Photographing wildlife is no easy task, the beauty of the creatures, their environment and photographing their interaction is what keeps drawing me back time and time again to photograph God’s untamed creatures in their free roaming habitat.

Snapping a picture of a wild creature sometimes is easy and other times not so easy but making a Photograph is an entirely different situation. A studio photographer typically is in control of his subject, the lighting and the background environment but in wildlife photography all of that control is out the window.

For lighting we are strictly at the mercy of the weather and the animal’s whims. Even if we do find our subject during the very best light of the day, if the animal or our observation post is not properly positioned to take advantage of the beautiful light, our efforts are in vain. Sure a picture can be snapped to show what we saw but a real photograph, one such as you might find on a magazine cover will be impossible if we cannot change position to take full advantage of the situation.

Backgrounds are another issue. With wildlife the animal chooses where it will be and when it will be there. Sometimes the encounter is perfect with a great natural background and other times; oh well just another snapshot to be deleted later or kept as a reference to show what was encountered, unless the photographer can move to a more advantageous shooting position.

The value of trusting wildlife for photographic purposes cannot be overstated. With wildlife that does not become overly alarmed by human presence the success of the photographer as well as of the casual viewer is greatly enhanced.
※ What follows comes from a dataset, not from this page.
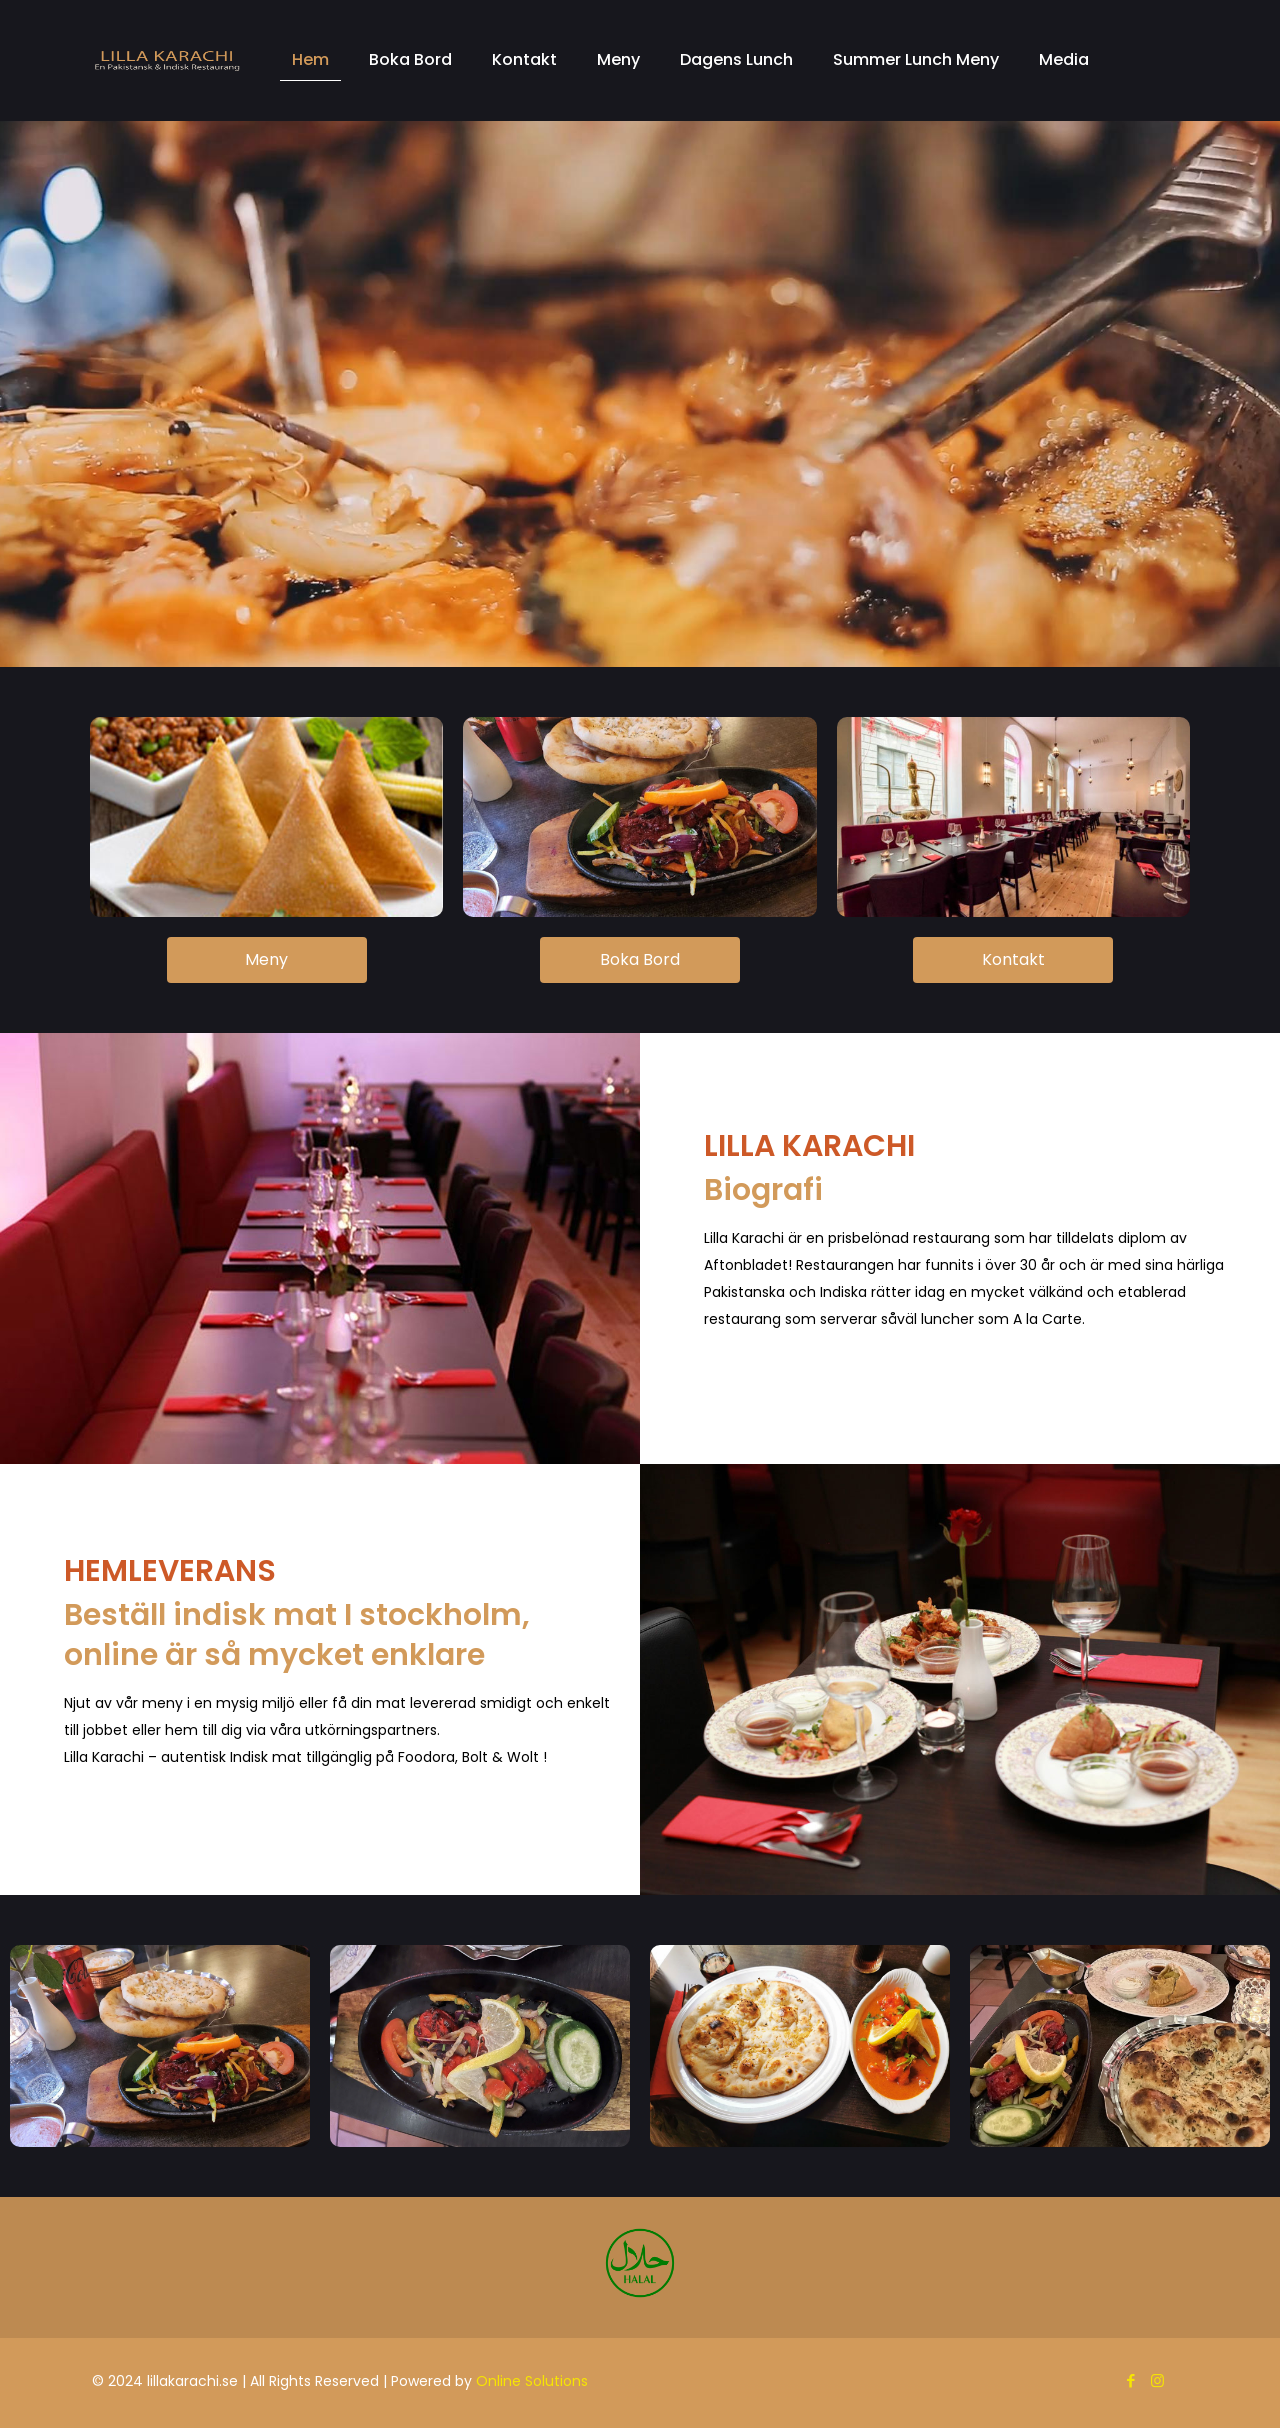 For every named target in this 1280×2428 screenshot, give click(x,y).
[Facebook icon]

It is no secret among wildlife photographers that many if not most wildlife photographs found in publication are photographs of trusting animals. These animals normally live in areas protected from hunting pressure. Areas such as National Parks, National Wildlife Refuges, and other protected areas as well as pen raised animals are utilized extensively by wildlife photographers.

Whether the subject is a songbird conditioned to human presence by feeding or a mature whitetail in a National Park there is no shame in photographing trusting animals, this is what we need to be successful. The challenge is not in the hunt but rather in using all of the tools, our knowledge, and our creativity to produce a beautiful memorable photograph that celebrates the beauty of nature.
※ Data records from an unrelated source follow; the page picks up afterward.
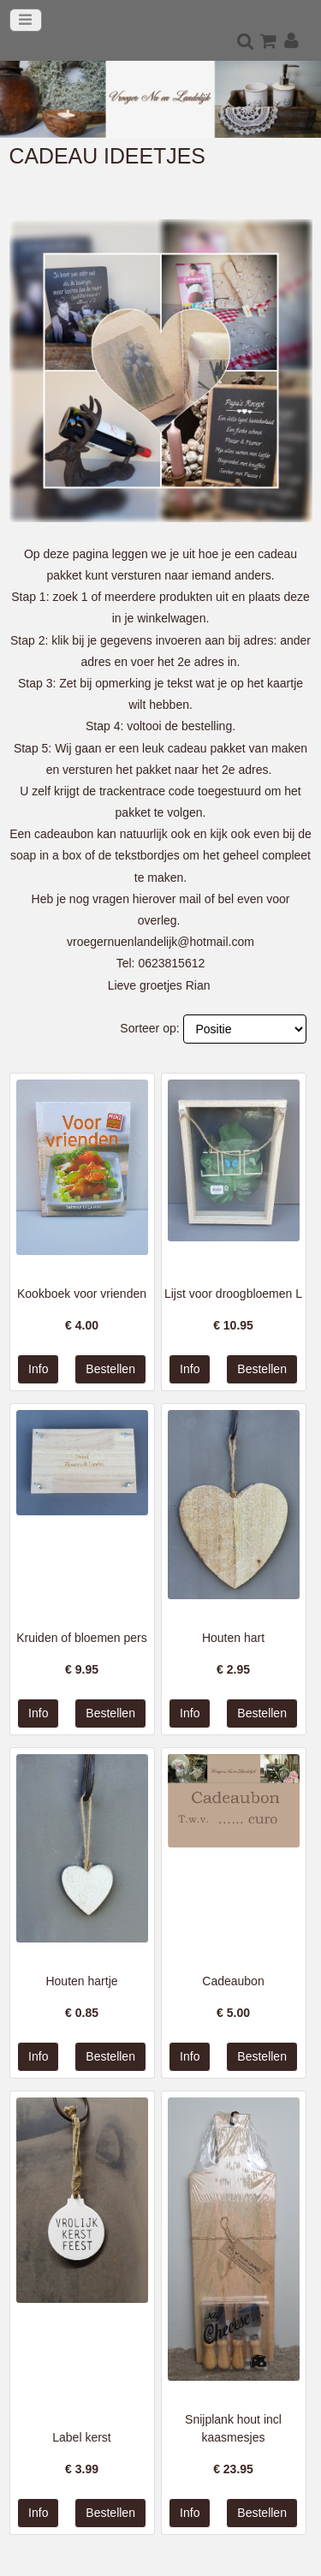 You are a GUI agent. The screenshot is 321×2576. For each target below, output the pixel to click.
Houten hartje (81, 1981)
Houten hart (233, 1638)
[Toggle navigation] (25, 20)
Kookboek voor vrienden (81, 1293)
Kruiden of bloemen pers (81, 1638)
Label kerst (81, 2437)
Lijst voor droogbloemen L (233, 1293)
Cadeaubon (233, 1981)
Wildlife images featured on my blog, Country Captures, for the most part are of wildlife that has a certain amount of trust or tolerance for humans. With some subjects tolerance can be built with only a few quiet non-threatening visits while others require a considerable effort be expended acclimating the animals to human presence, sometimes years!

One of the great values of the Pennsylvania elk herd is the almost total lack of fear of humans. The elk found around the traditional viewing areas are accustomed to human presence. Seventy years of protection and the influx of tens of thousands of visitors each year has conditioned these animals to such a degree that they simply go about their daily business regardless of human presence.
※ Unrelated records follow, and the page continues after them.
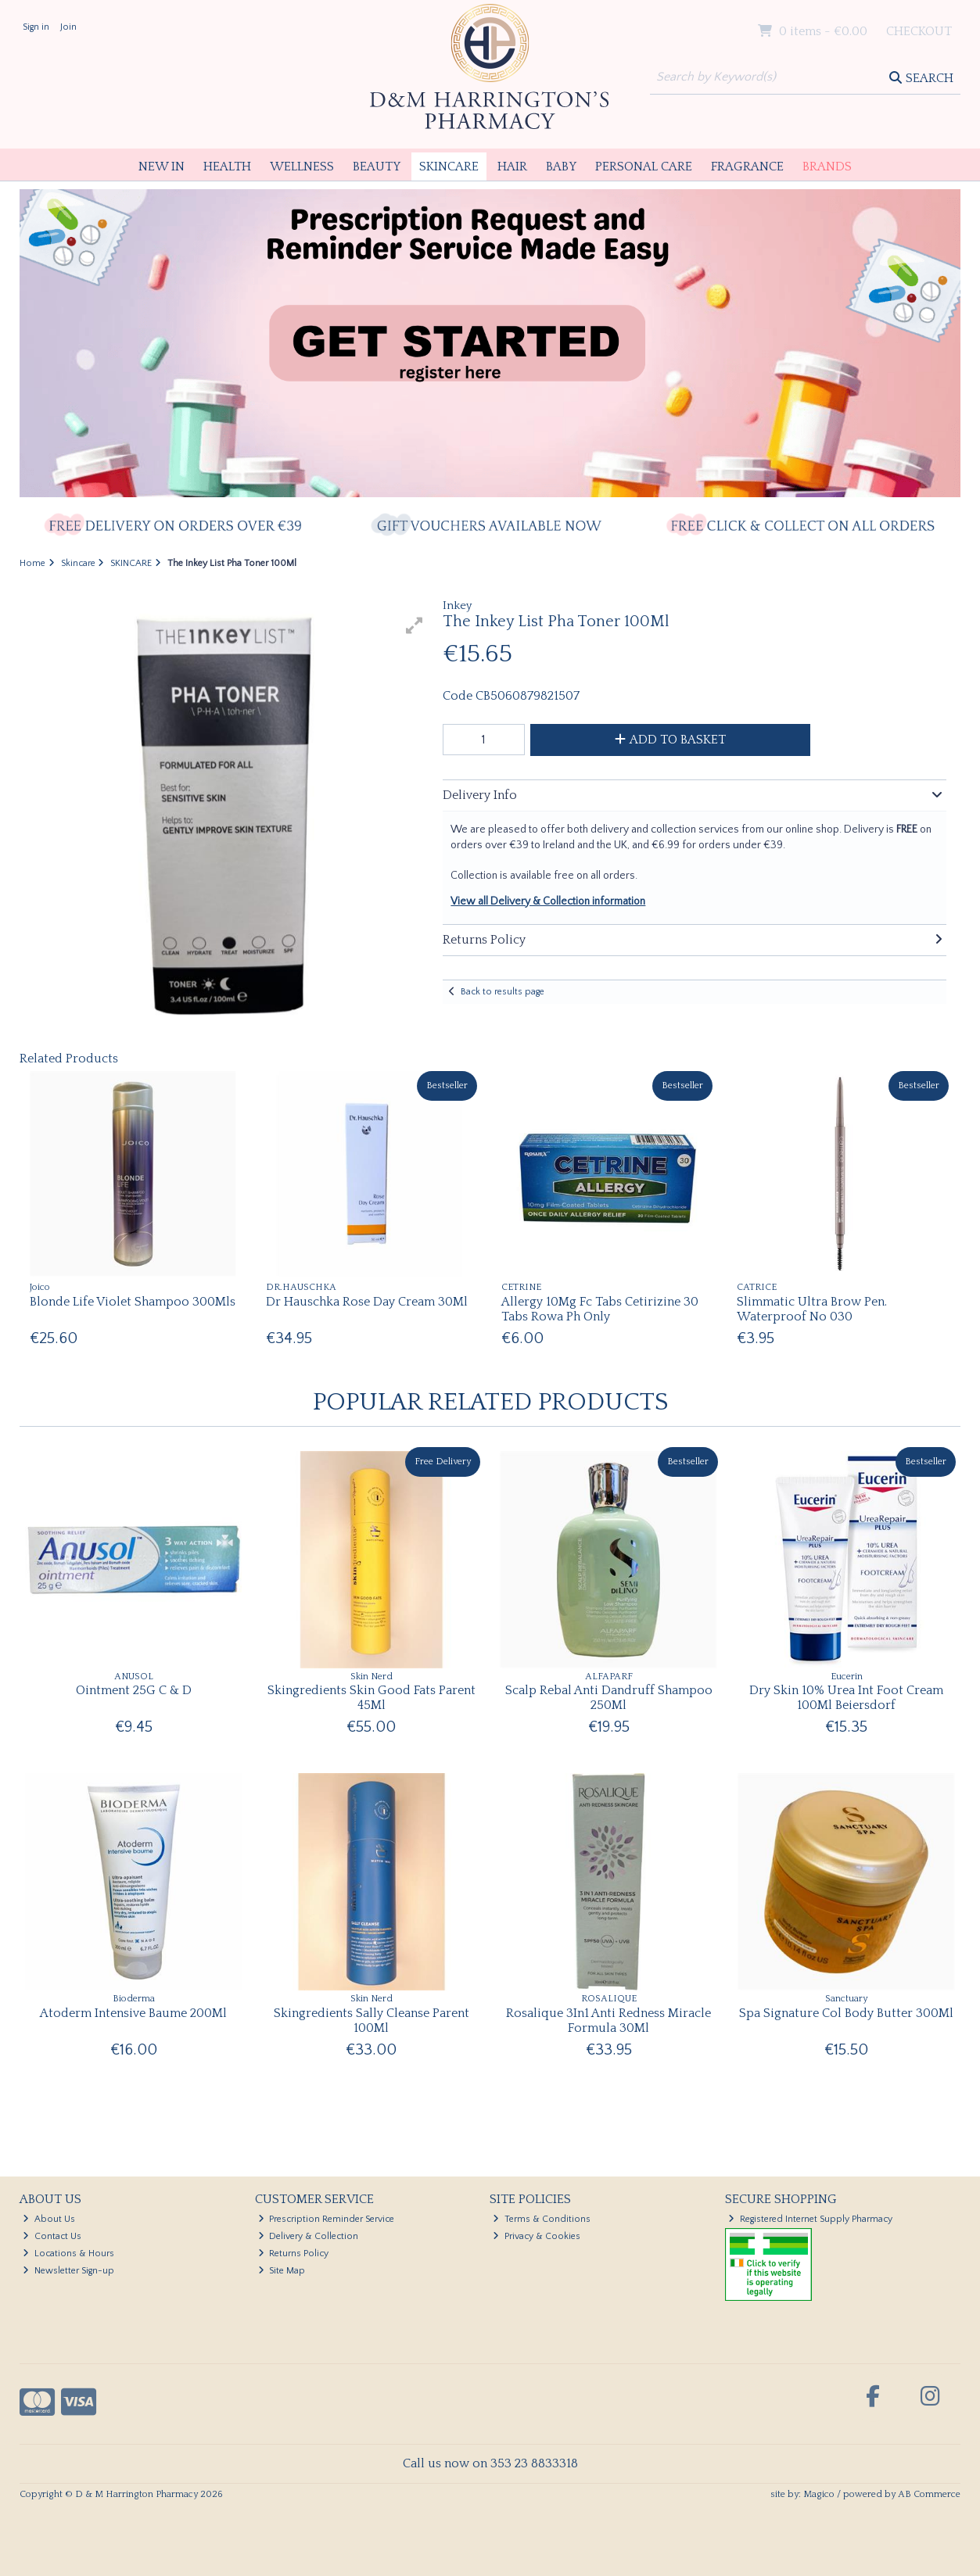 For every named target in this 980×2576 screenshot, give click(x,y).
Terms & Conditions (542, 2219)
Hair (512, 166)
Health (227, 166)
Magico (819, 2494)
With the current tiny no kill zone the quality of available animals has been eroded over the years of the hunt and perhaps their trust will be the next to go. Some do not see the value in preserving this unique experience that thousands enjoy and consider the changes brought on by the hunt to be positive.

In my opinion reducing these majestic trusting free ranging animals to a trophy hanging on the wall, a set of number in a record book, and a hunting story does nothing positive for the image of hunting or of hunters and nothing positive for this unique Pennsylvania Treasure.

Republished from Country Captures


  1. The only trophy I would want is a photo such as yours.

  2. I agree my trophys of these elk hang framed on my wall

  3. Thanks to billions of photgrapher,cause of you animals who are so hard to see this days you make it visible by your photos thanks a lot.